Bereits neun Bücher hat Andreas Gottlieb Hempel über Südtirol geschrieben. Es handelt sich dabei um Reiseführer, Weinführer (2008 hat er ein Sommelierdiplom in Südtirol erworben) und Architekturbücher. Die letzte Veröffentlichung trägt den Titel „Bauernhöfe in Südtirol“. In seinen Büchern will er Südtirol nicht nur von vorne zeigen, wie das Land sich vor allem den Touristen präsentiert, sondern auch das Südtirol von hinten. Die Schattenseiten dieses Landes sollen nicht hinterm Berg gehalten werden. Südtirol hat ohne Zweifel gerade in der Ära Durnwalder (den er als einen Übervater mit ausgesprochener wirtschaftlicher Schlagseite sieht) einen großen wirtschaftlichen Aufschwung erlebt. Damit einhergehen aber auch verschiedene andere Phänomene, die sich weniger positiv für das Land auswirken: zunehmende Zersiedelung der Landschaft, schleichender Verlust charakteristischer bäuerlicher Architektur, aber auch das Zunehmen der Freunderlwirtschaft ist unübersehbar. Andreas Gottlieb stellt weiters eine Abnahme der Freundlichkeit fest. Den jungen Südtiroler nimmt er mitunter spürbar arroganter wahr, als dies bei der früheren Generation der Fall war. Die Autofahrer auf den Landstraßen nehmen oft recht wenig Rücksicht auf Wanderer und Spaziergänger.
Andreas Gottlieb versucht in seinen Büchern auch den kulturellen Aspekt stärker zu berücksichtigen, als dies in den meisten anderen Reiseführern geschieht.
Zur geplanten Seilbahn in Brixen hat Hempel seine eigene Position. Diese Infrastruktur soll dazu dienen, den Tourismus in Brixen weiter zu fördern. Er glaubt aber, dass er bereits ausreichend ausgebaut ist. Das Skigebiet auf der Plose findet er gar nicht so erhaltenswert, „dieser ganze Krempel kann auch verschwinden“. Grundsätzlich sollte man in Südtirol versuchen, etwas innehalten; vielleicht gibt es auch bescheidenere Wege.
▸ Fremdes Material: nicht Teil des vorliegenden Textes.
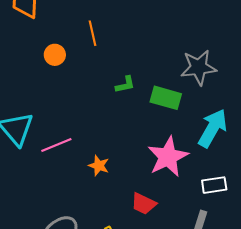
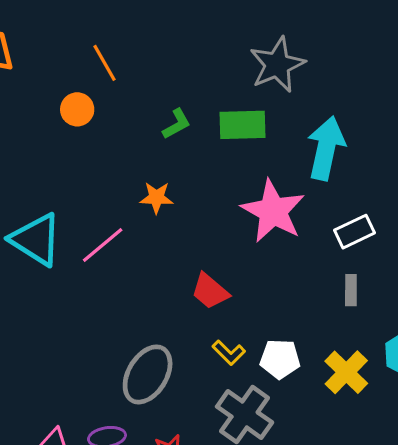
orange circle: (55, 55) -> (77, 109), moved
orange star: (99, 166) -> (156, 198), moved
red trapezoid: (144, 204) -> (210, 291), moved, turned 32

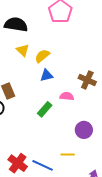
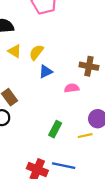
green rectangle: (45, 109) -> (55, 129), moved
yellow line: (68, 155) -> (85, 136), moved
In der Landwirtschaft gibt es ebenfalls sowohl positive als auch weniger positive Entwicklungen. Im Weinsektor ist es gelungen, einen sehr erfolgreichen Weg einzuschlagen, indem immer mehr auf Qualität anstatt auf Quantität gesetzt wurde. Auch in der Obstwirtschaft sollten ähnliche Akzente gesetzt werden. Insgesamt wird allerdings viel zu wenig auf Diversifizierung gesetzt; in weiten Bereichen ist man all zu sehr von der Milchwirtschaft abhängig. Monokulturen und Intensivierung haben nun mal nicht nur positive Auswirkungen, vor allem in der Landschaft schlägt sich das nieder.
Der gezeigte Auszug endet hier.